Superintendent Dr. Fields told the Board of Education on Tuesday that a district survey and a Sept. 30 public forum produced mixed feedback on the 2018 district restructuring and that two areas — academic achievement and fiscal efficiency — stood out as needing deeper examination.
"After reviewing the data, specifically the academic and graduation rate, to what extent do you feel restructuring has improved learning and achievement for students, you will see that 51.5% stated that there was a decline," Dr. Fields said as he summarized survey responses collected after the September forum. He said 67.1 percent of survey respondents were district staff and that 54.8 percent of respondents reported more than 10 years of involvement with the district.
Dr. Fields said 204 respondents indicated they did not see increased fiscal efficiency, another stated goal of restructuring; roughly one‑third of respondents rated early‑education progress as the most improved goal area, while 49.7 percent said academic achievement requires the most improvement. He told the board the raw survey data and chart‑board comments from the Sept. 30 meeting would be made public and invited trustees and community members to review the materials.
Board members asked how the board should proceed. Dr. Fields suggested the leadership team focus on academic achievement and fiscal efficiency as the immediate follow‑up areas. He advised trustees that timing for any decision would depend on the magnitude of change under consideration: a late January deadline for near‑term changes or a May decision at the latest if the board wanted to hold to a decision window for the 2026–27 school year. "If the board is looking at this as more so, 'Hey, we wanna keep things as they are for the 26‑27 school year,' I would say at the absolute latest there would need to be some hard decisions made around May," he said.

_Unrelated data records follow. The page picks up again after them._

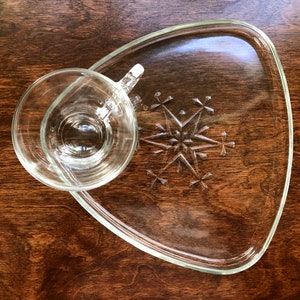 The height and width of the screenshot is (300, 300). I want to click on handle, so click(x=135, y=73). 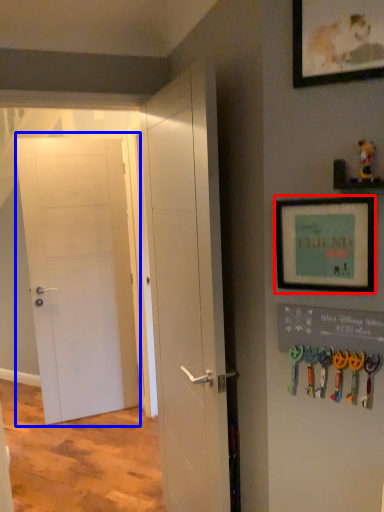 Question: Which point is closer to the camera, picture frame (highlighted by a red box) or door (highlighted by a blue box)?

Choices:
 (A) picture frame
 (B) door

Answer: (A) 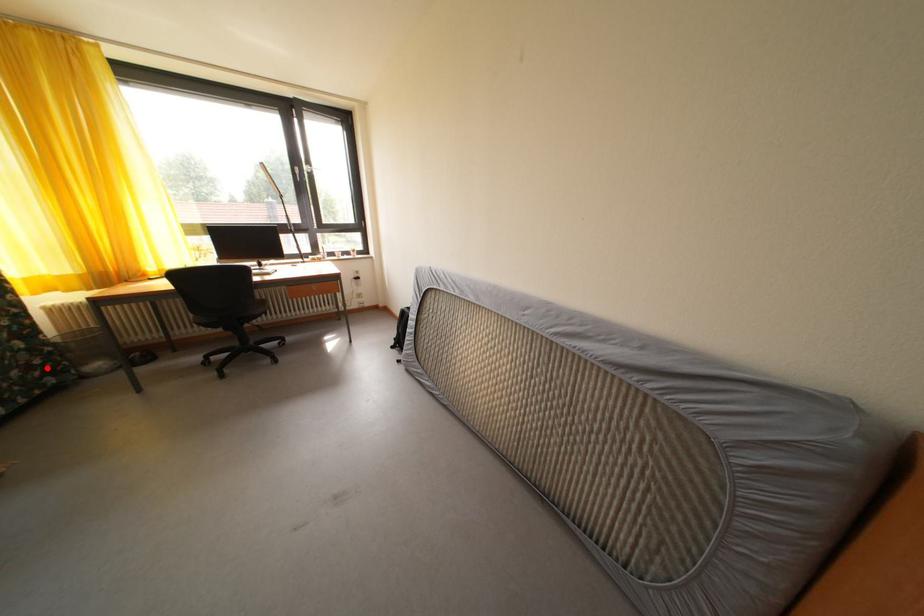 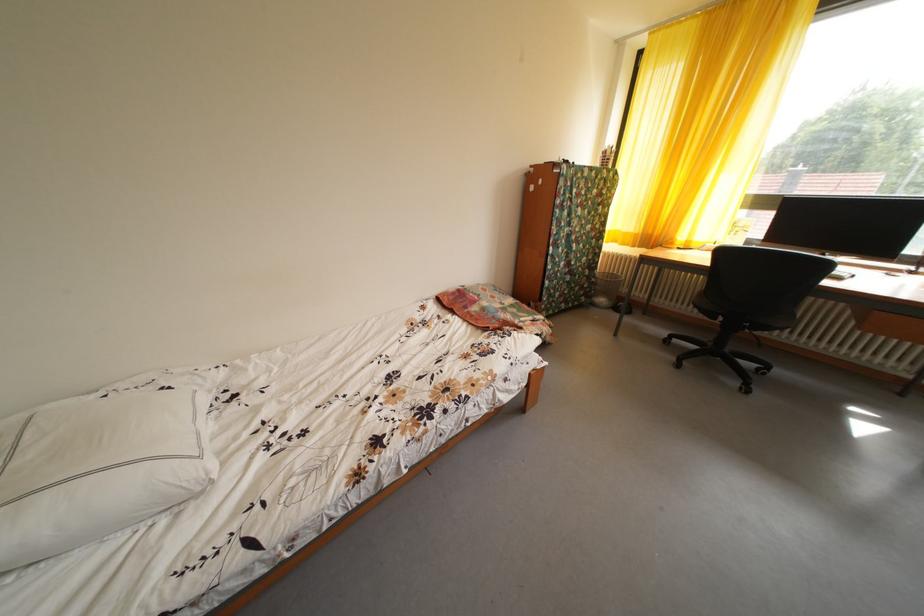 The point at the highlighted location is marked in the first image. Where is the corresponding point in the second image?

(594, 292) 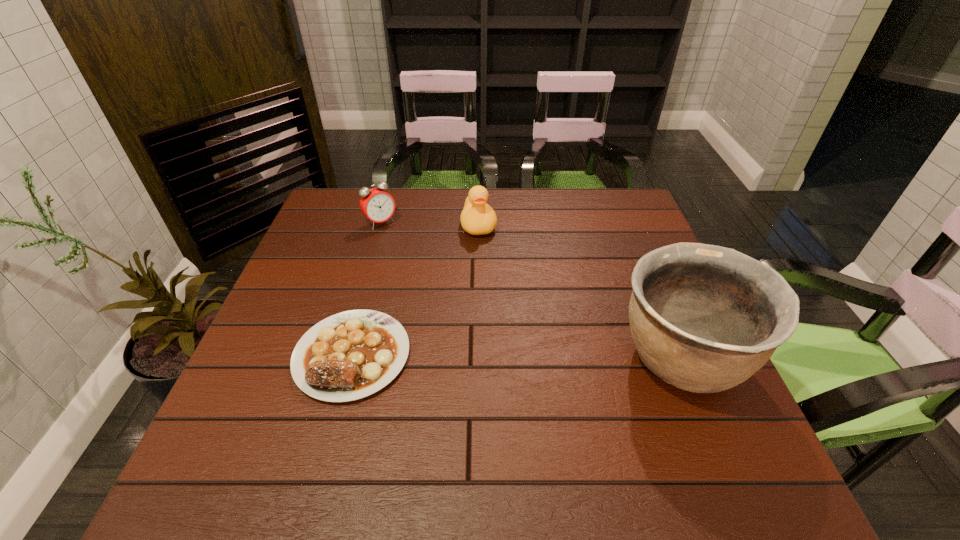 Find the location of a particular element. This screenshot has height=540, width=960. the shortest object is located at coordinates (350, 355).

This screenshot has width=960, height=540. I want to click on the tallest object, so click(x=704, y=318).

Where is `the rightmost object`? The height and width of the screenshot is (540, 960). the rightmost object is located at coordinates click(x=704, y=318).

Locate an element on the screen. This screenshot has height=540, width=960. duck is located at coordinates (477, 218).

Where is `alarm clock`? This screenshot has height=540, width=960. alarm clock is located at coordinates [376, 204].

This screenshot has height=540, width=960. What are the coordinates of `vacant space located 0.120m on the right of the steak` in the screenshot? It's located at (464, 355).

What are the coordinates of `vacant space located 0.100m on the left of the tallest object` in the screenshot? It's located at (567, 360).

Locate an element on the screen. This screenshot has height=540, width=960. free location located 0.360m on the face of the third object from left to right is located at coordinates (500, 333).

Where is `vacant area situated 0.100m on the face of the third object from left to right`? vacant area situated 0.100m on the face of the third object from left to right is located at coordinates (486, 262).

The width and height of the screenshot is (960, 540). In order to click on free space located 0.360m on the face of the third object from left to right in this screenshot , I will do `click(500, 333)`. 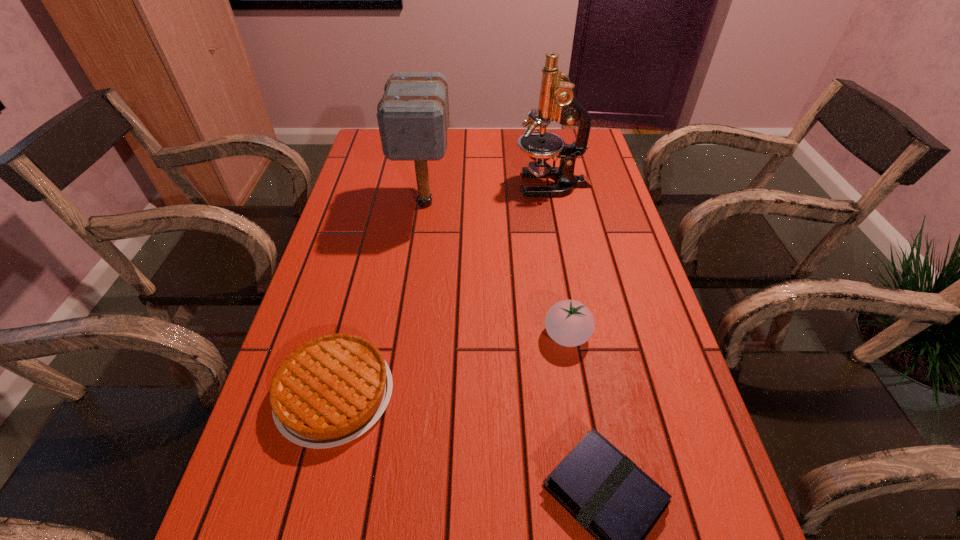 Where is `mallet that is positioned at the left edge`? This screenshot has height=540, width=960. mallet that is positioned at the left edge is located at coordinates (413, 115).

At what (x,y) coordinates should I click in order to perform the action: click on pie located at the left edge. Please return your answer as a coordinate pair (x, y). The image size is (960, 540). Looking at the image, I should click on (329, 391).

Image resolution: width=960 pixels, height=540 pixels. I want to click on microscope located in the right edge section of the desktop, so click(x=557, y=101).

Where is `tomato that is positioned at the right edge`? tomato that is positioned at the right edge is located at coordinates coord(570,323).

Find the location of `free region at the far edge`. free region at the far edge is located at coordinates (518, 130).

Locate an element on the screen. The image size is (960, 540). vacant space at the left edge of the desktop is located at coordinates (347, 266).

Find the location of a particular element. This screenshot has width=960, height=540. vacant space at the right edge of the desktop is located at coordinates (594, 204).

At what (x,y) coordinates should I click in order to perform the action: click on vacant space at the far left corner of the desktop. Please return your answer as a coordinate pair (x, y). The height and width of the screenshot is (540, 960). Looking at the image, I should click on (381, 143).

Image resolution: width=960 pixels, height=540 pixels. In the image, there is a desktop. In order to click on free space at the far right corner in this screenshot , I will do `click(587, 153)`.

At what (x,y) coordinates should I click in order to perform the action: click on vacant space that's between the mallet and the third shortest object. Please return your answer as a coordinate pair (x, y). This screenshot has height=540, width=960. Looking at the image, I should click on (496, 269). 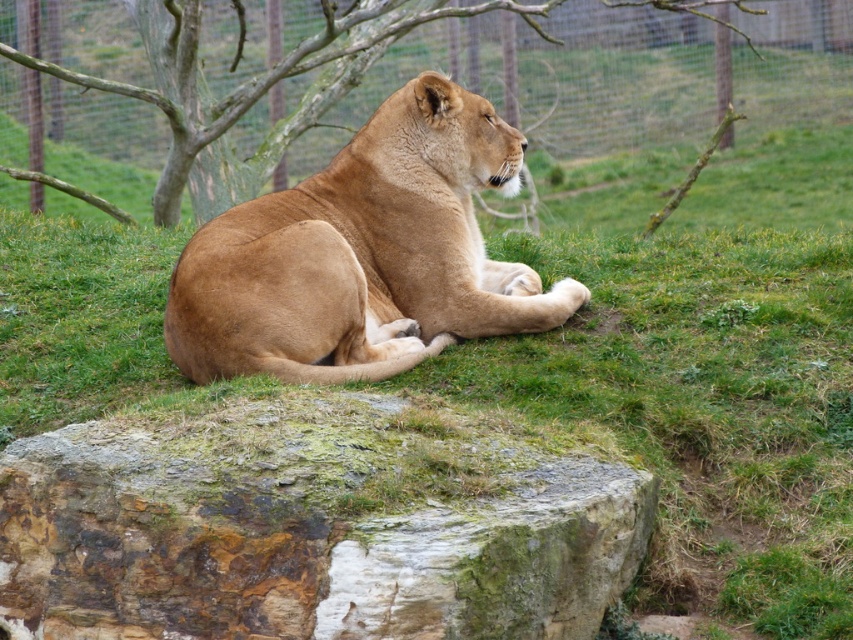 In the scene shown: You are a zookeeper observing the golden fur lion at center and the green mossy rock at lower center. Which object is closer to the left edge of the enclosure?

The green mossy rock at lower center is positioned on the left side of the golden fur lion at center, so it is closer to the left edge of the enclosure.

You are a visitor at the zoo and want to take a photo of the golden fur lion at center. However, there is a green mossy rock at lower center blocking your view. Can you move to the right or left to avoid the rock and still see the lion?

The green mossy rock at lower center is closer to the viewer than the golden fur lion at center, so moving to the right or left might help you position yourself around the rock to still see the lion.

You are a zookeeper planning to feed the golden fur lion at center and the brown bark tree at upper center. Since the tree is part of the enclosure, you need to ensure the lion can reach its food without climbing. Based on their positions, can the lion access the food placed near the tree?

Trustees and staff stressed the need to collect more community input and to avoid rushing implementation steps. Several board members urged residents to complete the anonymous survey, which Dr. Fields said will remain open. Trustees said they will continue deliberations and asked administration to return with targeted analysis on academic measures, graduation rates and financial efficiency metrics to support any potential policy or operational changes.
No formal action to change the restructuring was taken at the meeting; Dr. Fields asked the board for direction on next steps and told trustees the leadership team will continue to gather data, prepare follow‑up analyses and support community engagement leading up to a potential decision window in early 2026.